▸ **Task brief**
Output only the lines from the line holding "Т.Т. Киспаева, Н.И. Пирогова" through the close of the records, exactly as they appear, with all pictures omitted.

Page-level text extractions:
-- Opening Marker --

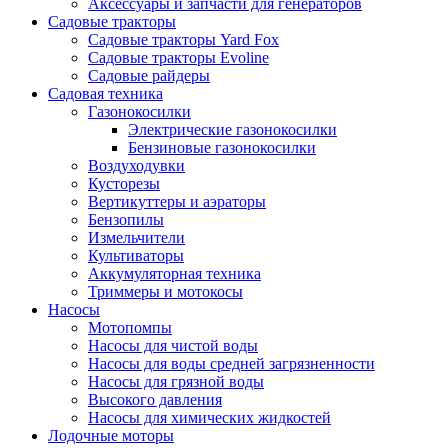
Аксессуары и запчасти для генераторов
Садовые тракторы
Садовые тракторы Yard Fox
Садовые тракторы Evoline
Садовые райдеры
Садовая техника
Газонокосилки
Электрические газонокосилки
Бензиновые газонокосилки
Воздуходувки
Кусторезы
Вертикуттеры и аэраторы
Бензопилы
Измельчители
Культиваторы
Аккумуляторная техника
Триммеры и мотокосы
Насосы
Мотопомпы
Насосы для чистой воды
Насосы для воды средней загрязненности
Насосы для грязной воды
Высокого давления
Насосы для химических жидкостей
Лодочные моторы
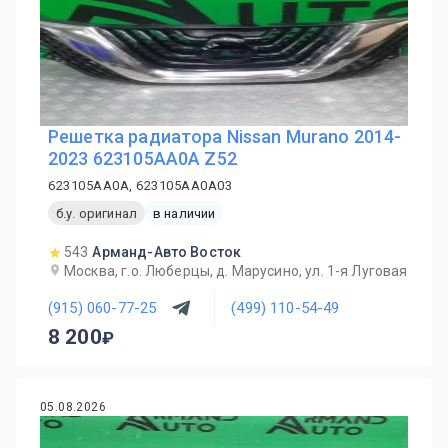
Решетка радиатора Nissan Murano 2014-
2023 623105AA0A Z52
623105AA0A, 623105AA0A03
б.у. оригинал
в наличии
543
Арманд-Авто Восток
Москва, г.о. Люберцы, д. Марусино, ул. 1-я Луговая
(915) 060-77-25
(499) 110-54-49
8 200
05.08.2026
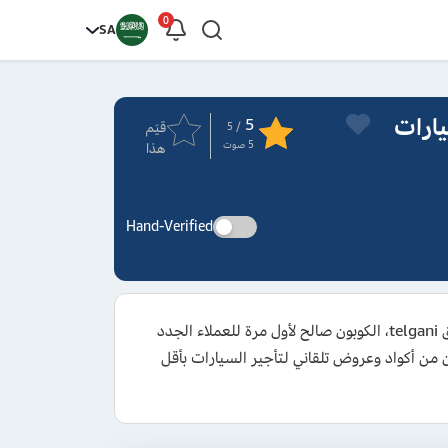
0
SA
Telg لتأجير السيارات
5
قيَم
/ 5
5
صوت
هذا
Hand-Verified
احصل على كود خصم تلقاني 2026 الفعال للاستفادة من تخفيض يبدأ من 10% على تكلفة استئجار السيارات من موقع وتطبيق telgani، الكوبون صالح لأول مرة للعملاء الجدد
 من أكواد وعروض تلقاني لتأجير السيارات بأقل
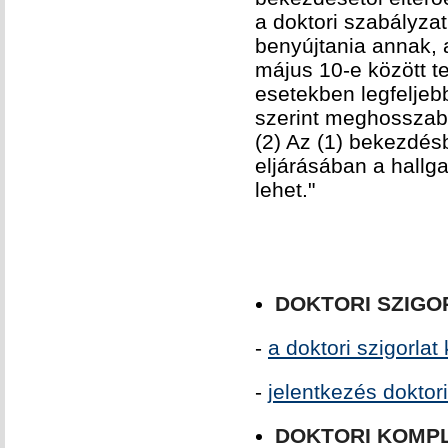
a doktori szabályza
benyújtania annak, 
május 10-e között te
esetekben legfeljeb
szerint meghosszab
(2) Az (1) bekezdés
eljárásában a hallg
lehet."
DOKTORI SZIGO
-
a doktori szigorla
-
jelentkezés doktori
DOKTORI KOMPL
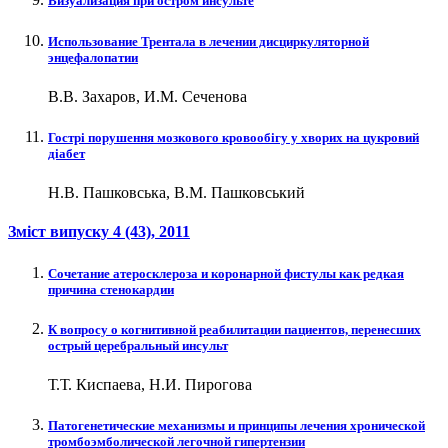
Визуализация при остром инсульте
Использование Трентала в лечении дисциркуляторной
энцефалопатии
В.В. Захаров, И.М. Сеченова
Гострі порушення мозкового кровообігу у хворих на цукровий
діабет
Н.В. Пашковська, В.М. Пашковський
Зміст випуску
4 (43)
, 2011
Сочетание атеросклероза и коронарной фистулы как редкая
причина стенокардии
К вопросу о когнитивной реабилитации пациентов, перенесших
острый церебральный инсульт
Т.Т. Киспаева, Н.И. Пирогова
Патогенетические механизмы и принципы лечения хронической
тромбоэмболической легочной гипертензии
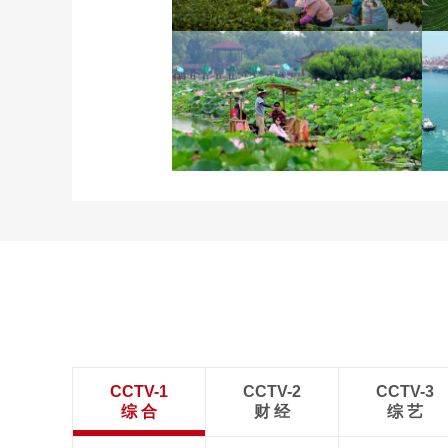
立秋近 采菱忙
诗意中国：画船撑入花深
处
CCTV-1
CCTV-2
CCTV-3
综 合
财 经
综 艺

-- Closing Marker --

▸ **Reply**
Т.Т. Киспаева, Н.И. Пирогова
Патогенетические механизмы и принципы лечения хронической
тромбоэмболической легочной гипертензии
立秋近 采菱忙
诗意中国：画船撑入花深
处
CCTV-1
CCTV-2
CCTV-3
综 合
财 经
综 艺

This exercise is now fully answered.